La conférence I/O annuelle de Google est l’occasion pour la firme de présenter toutes sortes de nouvelles technologies, notamment en intelligence artificielle. Google en a profité pour dévoiler ses avancées sur le projet LaMDA.

LaMDA (Language Model for Dialogue Applications) est une IA capable de comprendre une conversation. Le bot peut se faire passer pour tout et n’importe quoi, et entamer une discussion sur n’importe quel sujet de façon naturelle. L’idée dernière LaMDA est de programmer des chatbot (robots de discussion) qui pourraient se faire passer pour une entreprise, une personne, une entité, ou autre. Pour mieux illustrer le concept de cette IA, Google a pris l’exemple d’une discussion avec la planète Pluton, et ensuite avec un avion en papier.

LaMDA est capable d’improviser des réponses en se faisant passer pour Pluton, c’est assez bluffant. Si l’IA arrive à s’engager dans n’importe quelle conversation, sans avoir besoin de scripte prédéfini, c’est grâce aux nombreux concepts qu’elle aurait emmagasinés et appris. Cela permet de garder le dialogue ouvert sans tourner en rond. Dans l’exemple de Pluton, « aucune réponse n’a été prédéfinie », affirme le patron de Google, Sundar Pichai. Le dialogue semble couler de source.

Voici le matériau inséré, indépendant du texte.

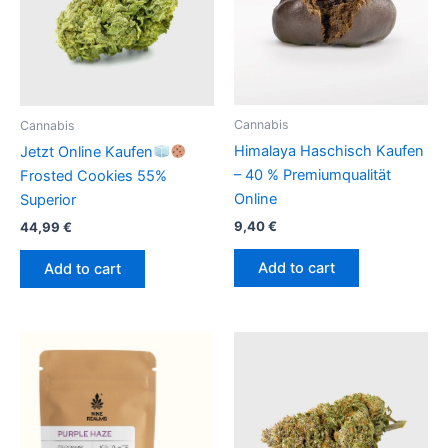
Cannabis
Cannabis
Himalaya Haschisch Kaufen
Jetzt Online Kaufen
– 40 % Premiumqualität
Frosted Cookies 55%
Online
Superior
9,40
€
44,99
€
Add to cart
Add to cart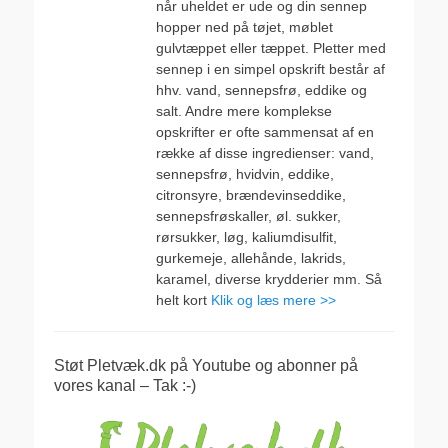
når uheldet er ude og din sennep
hopper ned på tøjet, møblet
gulvtæppet eller tæppet. Pletter med
sennep i en simpel opskrift består af
hhv. vand, sennepsfrø, eddike og
salt. Andre mere komplekse
opskrifter er ofte sammensat af en
række af disse ingredienser: vand,
sennepsfrø, hvidvin, eddike,
citronsyre, brændevinseddike,
sennepsfrøskaller, øl. sukker,
rørsukker, løg, kaliumdisulfit,
gurkemeje, allehånde, lakrids,
karamel, diverse krydderier mm. Så
helt kort
Klik og læs mere >>
Støt Pletvæk.dk på Youtube og abonner på
vores kanal – Tak :-)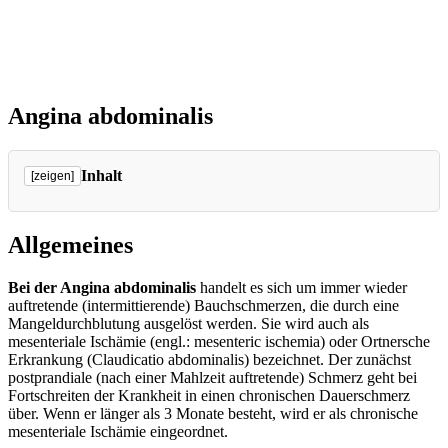
Angina abdominalis
Inhalt
[zeigen]
Allgemeines
Bei der Angina abdominalis
handelt es sich um immer wieder
auftretende (intermittierende) Bauchschmerzen, die durch eine
Mangeldurchblutung ausgelöst werden. Sie wird auch als
mesenteriale Ischämie (engl.: mesenteric ischemia) oder Ortnersche
Erkrankung (Claudicatio abdominalis) bezeichnet. Der zunächst
postprandiale (nach einer Mahlzeit auftretende) Schmerz geht bei
Fortschreiten der Krankheit in einen chronischen Dauerschmerz
über. Wenn er länger als 3 Monate besteht, wird er als chronische
mesenteriale Ischämie eingeordnet.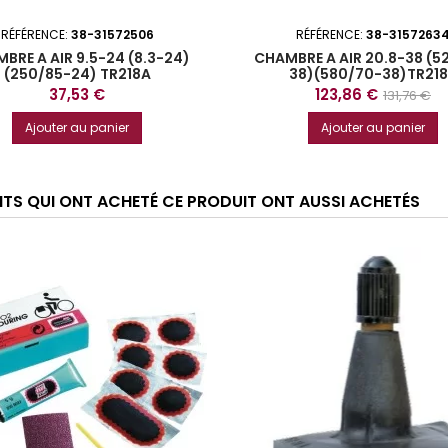
RÉFÉRENCE:
38-31572506
RÉFÉRENCE:
38-3157263
BRE A AIR 9.5-24 (8.3-24)
CHAMBRE A AIR 20.8-38 (5
(250/85-24) TR218A
38)(580/70-38)TR21
Prix
Prix
Prix
37,53 €
123,86 €
131,76 €
de
Ajouter au panier
Ajouter au panier
base
ENTS QUI ONT ACHETÉ CE PRODUIT ONT AUSSI ACHETÉS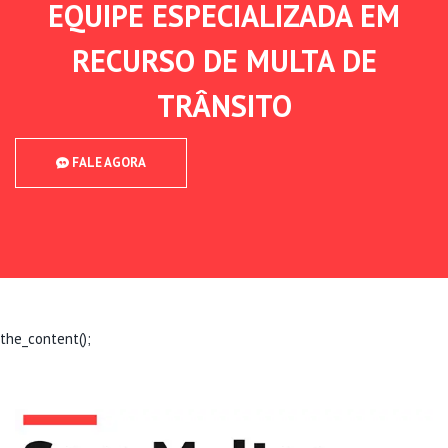
EQUIPE ESPECIALIZADA EM
RECURSO DE MULTA DE
TRÂNSITO
FALE AGORA
the_content();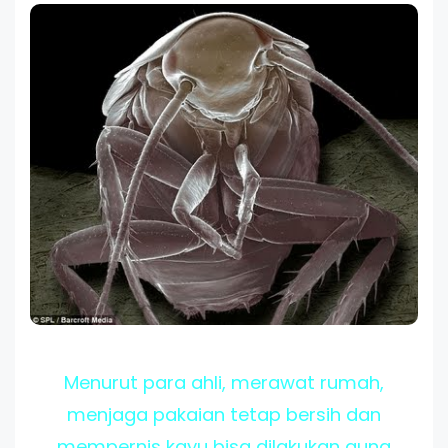
Menurut para ahli, merawat rumah,
menjaga pakaian tetap bersih dan
mempernis kayu bisa dilakukan guna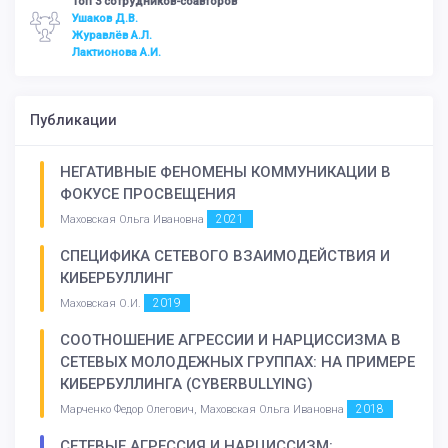
Топ 3 сотрудников-соавторов
Ушаков Д.В.
Журавлёв А.Л.
Лактионова А.И.
Публикации
НЕГАТИВНЫЕ ФЕНОМЕНЫ КОММУНИКАЦИИ В
ФОКУСЕ ПРОСВЕЩЕНИЯ
2021
Маховская Ольга Ивановна
СПЕЦИФИКА СЕТЕВОГО ВЗАИМОДЕЙСТВИЯ И
КИБЕРБУЛЛИНГ
2019
Маховская О.И.
СООТНОШЕНИЕ АГРЕССИИ И НАРЦИССИЗМА В
СЕТЕВЫХ МОЛОДЕЖНЫХ ГРУППАХ: НА ПРИМЕРЕ
КИБЕРБУЛЛИНГА (CYBERBULLYING)
2018
Марченко Федор Олегович, Маховская Ольга Ивановна
СЕТЕВЫЕ АГРЕССИЯ И НАРЦИССИЗМ: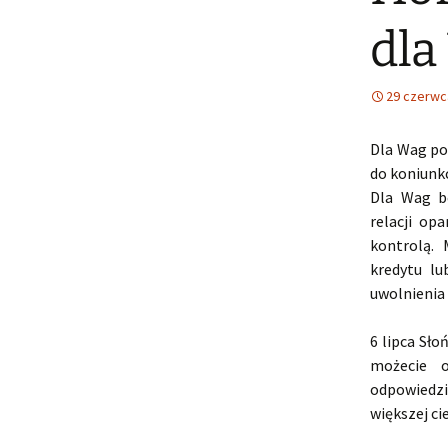
dla
29 czerwc
Dla Wag poc
do koniunk
Dla Wag bę
relacji op
kontrolą. 
kredytu lu
uwolnienia 
6 lipca Sło
możecie 
odpowiedzi
większej ci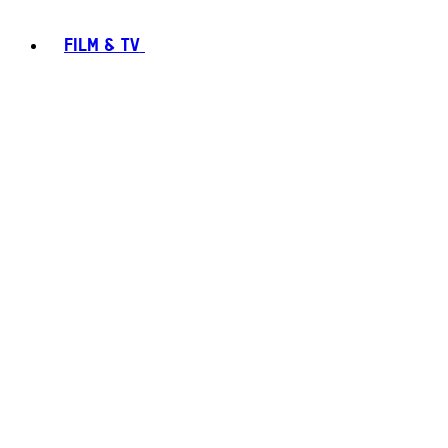
FILM & TV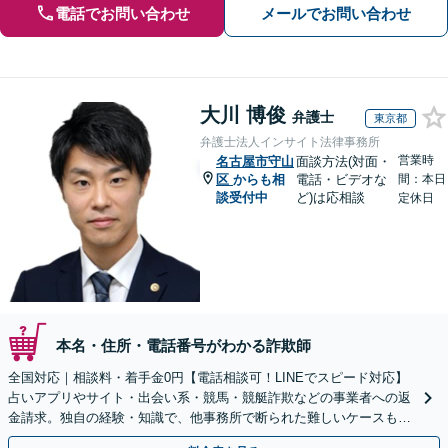
電話でお問い合わせ
メールでお問い合わせ
大川 博俊
弁護士
東京都
弁護士法人インサイト法律事務所
営業時
名古屋市守山
面談方法(対面・
区
からも相
電話・ビデオな
間：本日
談受付中
ど)は応相談
定休日
本名・住所・電話番号がわかる詐欺師
全国対応｜相談料・着手金0円【電話相談可！LINEでスピード対応】
占いアプリやサイト・出会い系・競馬・競艇詐欺などの事業者への返
金請求。独自の経験・知識で、他事務所で断られた難しいケースも解
決に導いた実績あり。まずはお気軽にご相談ください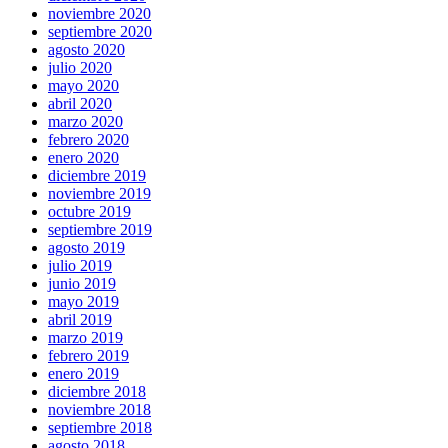
noviembre 2020
septiembre 2020
agosto 2020
julio 2020
mayo 2020
abril 2020
marzo 2020
febrero 2020
enero 2020
diciembre 2019
noviembre 2019
octubre 2019
septiembre 2019
agosto 2019
julio 2019
junio 2019
mayo 2019
abril 2019
marzo 2019
febrero 2019
enero 2019
diciembre 2018
noviembre 2018
septiembre 2018
agosto 2018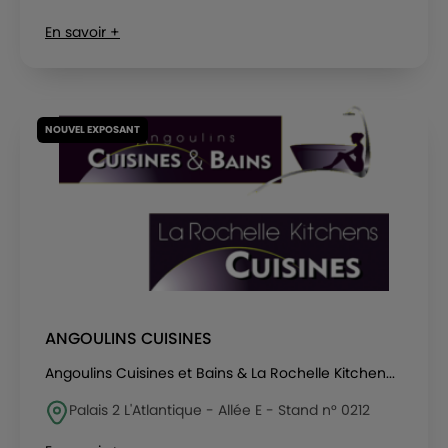
En savoir +
NOUVEL EXPOSANT
ANGOULINS CUISINES
Angoulins Cuisines et Bains & La Rochelle Kitchen...
Palais 2 L'Atlantique - Allée E - Stand n° 0212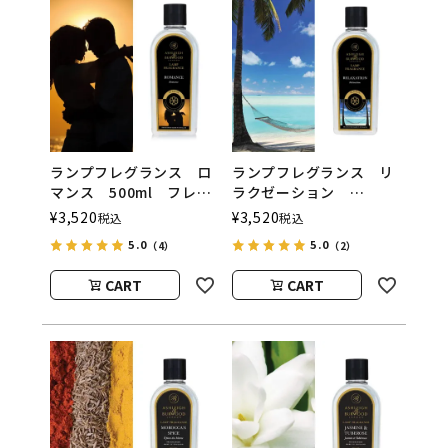
ランプフレグランス ロ
ランプフレグランス リ
マンス 500ml フレグ
ラクゼーション
ランスランプ用オイル
500ml フレグランスラ
¥
3,520
¥
3,520
税込
税込
ASHLEIGH&BURWOOD
ンプ用オイル
5.0
5.0
（4）
（2）
（アシュレイアンドバー
ASHLEIGH&BURWOOD
ウッド）
（アシュレイアンドバー
CART
CART
ウッド）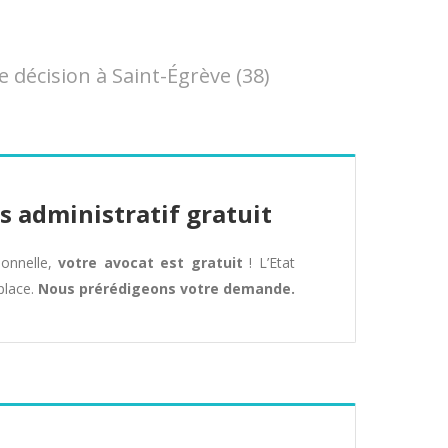
décision à Saint-Égrève (38)
s administratif gratuit
tionnelle,
votre avocat est gratuit
! L’Etat
place.
Nous prérédigeons votre demande.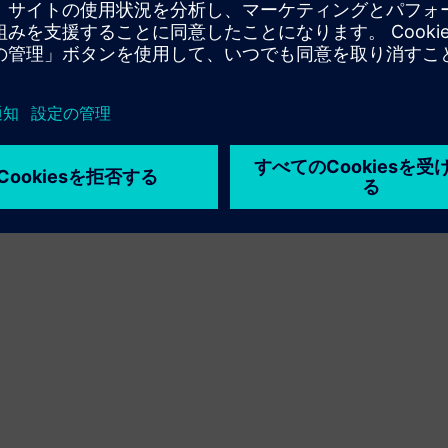
利用条件
プライバシーポリシー
Cookie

Ce chatbot diffère de ce que l’on connait déjà avec Alexa, Siri ou le Google Assistant actuel, car le but final est d’utiliser LaMDA à l’oral, dans une conversation fluide : « Contrairement à d’autres modèles de langage, LaMDA a été entraîné sur les dialogues. Durant son entraînement, il a repéré différentes nuances qui distinguent les conversations d’autres formes de langage », explique Google sur son blog.

Pour l’instant, l’IA n’est encore qu’au stade embryonnaire et ne s’est entraînée que sur du texte. La prochaine étape sera de pouvoir déceler des informations grâce au texte, à l’audio, à la vidéo et à l’image simultanément. Cela permettra de poser des questions à travers différentes sources d’information, comme dans une conversation sur messagerie classique, en somme.

De plus, Google s’est dit attentif aux biais d’une telle IA et tente de limiter les risques. En effet, une IA se contente d’interpréter les données qu’on lui donne, elle peut donc prendre en compte les préjugés, les discours haineux et de la désinformation, comme ça a déjà été le cas plusieurs fois par le passé. Un chatbot Twitter de Microsoft était notamment devenu profondément raciste, seulement 24 heures après avoir fait son entrée sur le réseau social.

La firme de Mountain View a affirmé être tentée d’ajouter LaMDA à Google Assistant à terme. Le bot sera, par ailleurs, certainement destiné à d’autres services et entreprises. Quoi qu’il en soit, LaMDA n’est encore qu’au stade de projet interne chez Google, et la firme n’a pas encore fourni d’information sur une éventuelle adaptation du logiciel IA pour le grand public.